That's a point. One should see * as a monoid operator rather than 
multiplication in the number meaning. I get it.

But I still believe that we are going way too far. I thought that all those 
algebra stuff "for everyone" was just a bad habit in the french education 
system for mathematics in the 70s (a total disaster if you want my point of 
view as a former math teacher). If you go this far, let me state :
1) + should not be used for floating point numbers as it is not associative 
(a + b) + c != a + (b + c)
2) * should not be used for floating point numbers as it is not associative 
(a * b) * c != a * (b * c)
If we go this far, we'll be in real trouble.

Yes, + for strings is not commutative. So what? It does not lead to some 
substantial problems.

Anyone coming from another langage will think "abcd" * s  as "abcd...abcd", 
not a concatenation of 2 strings. It is especially dangerous in a langage 
where types are not always explicit. I've seen a talk yesterday on cppcon 
2014 where they enforce C++ guys to code in a way that a Python developer 
should understand unless there is a very good reason not to do so.
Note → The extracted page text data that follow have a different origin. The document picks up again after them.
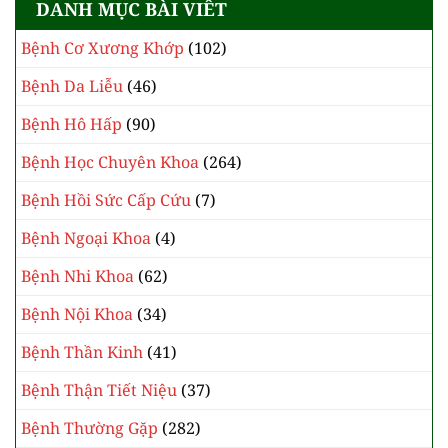
DANH MỤC BÀI VIÊT
Bệnh Cơ Xương Khớp
(102)
Bệnh Da Liễu
(46)
Bệnh Hô Hấp
(90)
Bệnh Học Chuyên Khoa
(264)
Bệnh Hồi Sức Cấp Cứu
(7)
Bệnh Ngoại Khoa
(4)
Bệnh Nhi Khoa
(62)
Bệnh Nội Khoa
(34)
Bệnh Thần Kinh
(41)
Bệnh Thận Tiết Niệu
(37)
Bệnh Thường Gặp
(282)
On Monday, April 27, 2015 at 3:50:10 PM UTC+2, Yuuki Soho wrote:
>
> There's one argument for * over +. That string concatenation is not 
> commutative, and that + main property is to be commutative.
>
> Personally I don't mind * for string concatenation. If anything I would 
> prefer to have matlab style concatenation, using []; it would make sense to 
> use concatenation syntax for concatenation.